Increasing research has shown that low levels of serum 25-hydroxyvitamin (25OHD) predict the onset of diabetes, but no research is available on this issue in elderly people.Objective:
Our objective was to examine whether low serum levels of 25OHD are associated with a higher risk of incident type 2 diabetes over a lengthy follow-up in a representative group of elderly people.Design and Setting:
This was a population-based cohort study as part of the Progetto Veneto Anziani (Pro.V.A.) Study over a follow-up of 4.4 years in the general community.Participants:
Participants included 2227 participants (1728 with follow-up visits and 499 died during the follow-up) over 65 years of age without diabetes at baseline, of 2352 initially included.Main Outcome Measure:
The main outcome measure was incident diabetes.Results:
There were no baseline differences in known factors for the onset of diabetes (body mass index, waist circumference, total cholesterol, renal function, and hemoglobin A1c levels) between the groups with different serum 25OHD levels (≤25, 25–50, 50–75, and ≥75 nmol/L).
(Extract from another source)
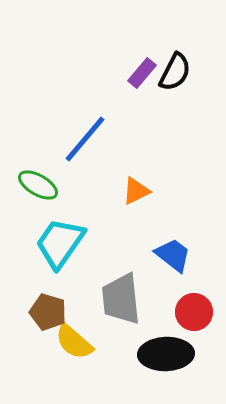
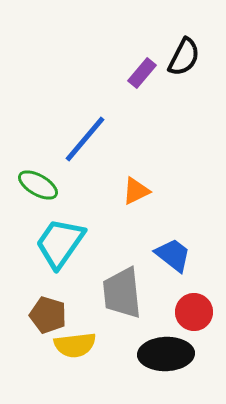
black semicircle: moved 9 px right, 15 px up
gray trapezoid: moved 1 px right, 6 px up
brown pentagon: moved 3 px down
yellow semicircle: moved 1 px right, 3 px down; rotated 48 degrees counterclockwise
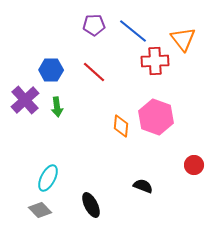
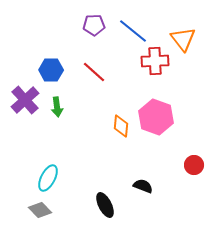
black ellipse: moved 14 px right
Over a 4.4-year follow-up, 291 individuals developed diabetes, with an incidence of 28 events per 1000 person-years. No significant difference in the incidence of diabetes emerged between the baseline 25OHD groups. Cox's regression analysis, adjusted for potential confounders, revealed no relationship between low vitamin D levels and incident diabetes during the follow-up (hazard ratio [HR] = 1.05, 95% confidence interval [CI] = 0.76–1.45, P = .77; HR = 1.44, 95% CI = 0.95–1.98, P = .12; and HR = 1.37, 95% CI = 0.87–2.16, P = .17 for those with 25OHD ≤25, 25–50, and 50–75 nmol/L, respectively).Conclusion:
Baseline serum concentrations of 25OHD were not associated with the incidence of diabetes in community-dwelling elderly people over a follow-up of 4.4 years.